Extracted records —
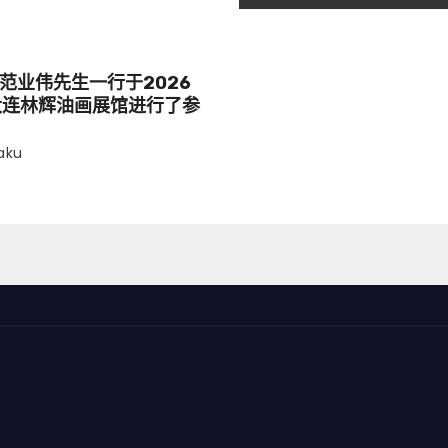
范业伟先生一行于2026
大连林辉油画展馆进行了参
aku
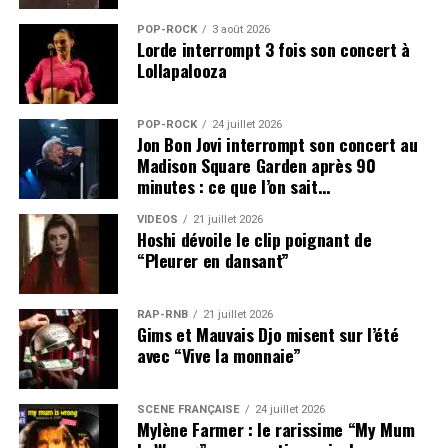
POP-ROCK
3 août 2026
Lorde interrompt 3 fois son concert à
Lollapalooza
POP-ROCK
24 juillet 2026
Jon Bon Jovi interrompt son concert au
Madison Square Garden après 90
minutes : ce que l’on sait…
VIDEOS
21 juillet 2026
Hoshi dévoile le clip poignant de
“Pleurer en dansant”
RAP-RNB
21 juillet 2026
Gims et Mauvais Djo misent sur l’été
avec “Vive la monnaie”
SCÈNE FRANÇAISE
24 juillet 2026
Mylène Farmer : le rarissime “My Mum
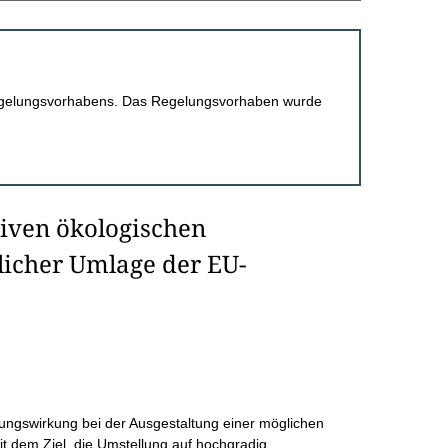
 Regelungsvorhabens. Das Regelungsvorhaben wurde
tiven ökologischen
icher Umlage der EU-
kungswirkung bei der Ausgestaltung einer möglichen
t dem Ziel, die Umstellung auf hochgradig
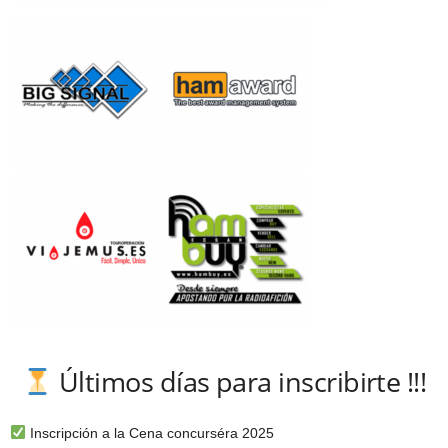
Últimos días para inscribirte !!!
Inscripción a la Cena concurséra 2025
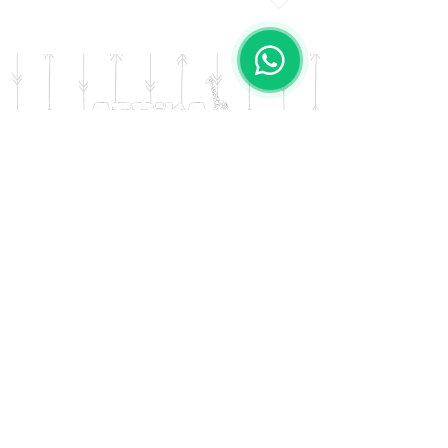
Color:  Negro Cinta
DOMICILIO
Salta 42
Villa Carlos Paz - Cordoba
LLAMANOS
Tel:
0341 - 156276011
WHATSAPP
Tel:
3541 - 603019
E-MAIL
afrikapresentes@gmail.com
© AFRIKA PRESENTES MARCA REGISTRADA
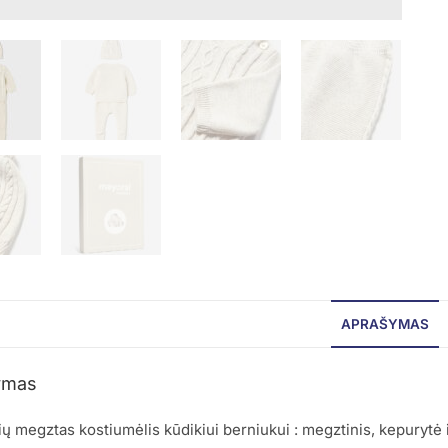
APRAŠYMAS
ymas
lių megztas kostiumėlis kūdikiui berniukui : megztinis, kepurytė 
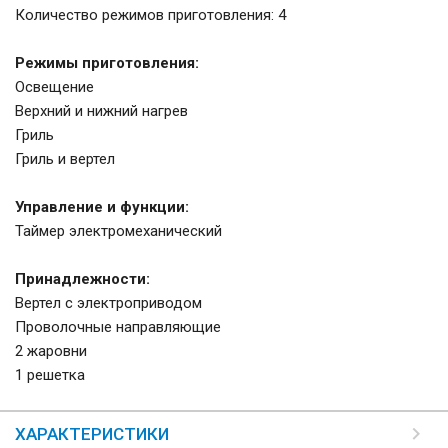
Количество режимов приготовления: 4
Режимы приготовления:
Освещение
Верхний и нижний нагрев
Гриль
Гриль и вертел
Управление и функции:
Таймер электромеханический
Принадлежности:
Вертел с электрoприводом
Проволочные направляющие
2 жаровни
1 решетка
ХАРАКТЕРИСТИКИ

Work instructions — The entries above should be given again exactly, minus any pictures.

Task solution —
范业伟先生一行于2026
大连林辉油画展馆进行了参
aku
POP-ROCK
3 août 2026
Lorde interrompt 3 fois son concert à
Lollapalooza
POP-ROCK
24 juillet 2026
Jon Bon Jovi interrompt son concert au
Madison Square Garden après 90
minutes : ce que l’on sait…
VIDEOS
21 juillet 2026
Hoshi dévoile le clip poignant de
“Pleurer en dansant”
RAP-RNB
21 juillet 2026
Gims et Mauvais Djo misent sur l’été
avec “Vive la monnaie”
SCÈNE FRANÇAISE
24 juillet 2026
Mylène Farmer : le rarissime “My Mum
 Regelungsvorhabens. Das Regelungsvorhaben wurde
tiven ökologischen
icher Umlage der EU-
kungswirkung bei der Ausgestaltung einer möglichen
t dem Ziel, die Umstellung auf hochgradig
Últimos días para inscribirte !!!
Inscripción a la Cena concurséra 2025
Color:  Negro Cinta
DOMICILIO
Salta 42
Villa Carlos Paz - Cordoba
LLAMANOS
Tel:
0341 - 156276011
WHATSAPP
Tel:
3541 - 603019
E-MAIL
afrikapresentes@gmail.com
© AFRIKA PRESENTES MARCA REGISTRADA
APRAŠYMAS
ymas
lių megztas kostiumėlis kūdikiui berniukui : megztinis, kepurytė 
Количество режимов приготовления: 4
Режимы приготовления:
Освещение
Верхний и нижний нагрев
Гриль
Гриль и вертел
Управление и функции:
Таймер электромеханический
Принадлежности:
Вертел с электрoприводом
Проволочные направляющие
2 жаровни
1 решетка
ХАРАКТЕРИСТИКИ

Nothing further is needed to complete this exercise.